Pictures should be left out when the listing below is repeated word for word.
☆ ☆ ☆ ☆ ☆
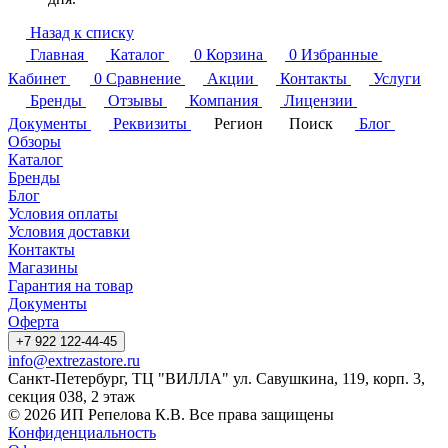
Назад к списку
Главная
Каталог
0
Корзина
0
Избранные
Кабинет
0
Сравнение
Акции
Контакты
Услуги
Бренды
Отзывы
Компания
Лицензии
Документы
Реквизиты
Регион
Поиск
Блог
Обзоры
Каталог
Бренды
Блог
Условия оплаты
Условия доставки
Контакты
Магазины
Гарантия на товар
Документы
Оферта
+7 922 122-44-45
info@extrezastore.ru
Санкт-Петербург, ТЦ "ВИЛЛА" ул. Савушкина, 119, корп. 3,
секция 038, 2 этаж
© 2026 ИП Репелова К.В. Все права защищены
Конфиденциальность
☆ ☆ ☆ ☆ ☆
> **Result for this task**:
Назад к списку
Главная
Каталог
0
Корзина
0
Избранные
Кабинет
0
Сравнение
Акции
Контакты
Услуги
Бренды
Отзывы
Компания
Лицензии
Документы
Реквизиты
Регион
Поиск
Блог
Обзоры
Каталог
Бренды
Блог
Условия оплаты
Условия доставки
Контакты
Магазины
Гарантия на товар
Документы
Оферта
+7 922 122-44-45
info@extrezastore.ru
Санкт-Петербург, ТЦ "ВИЛЛА" ул. Савушкина, 119, корп. 3,
секция 038, 2 этаж
© 2026 ИП Репелова К.В. Все права защищены
Конфиденциальность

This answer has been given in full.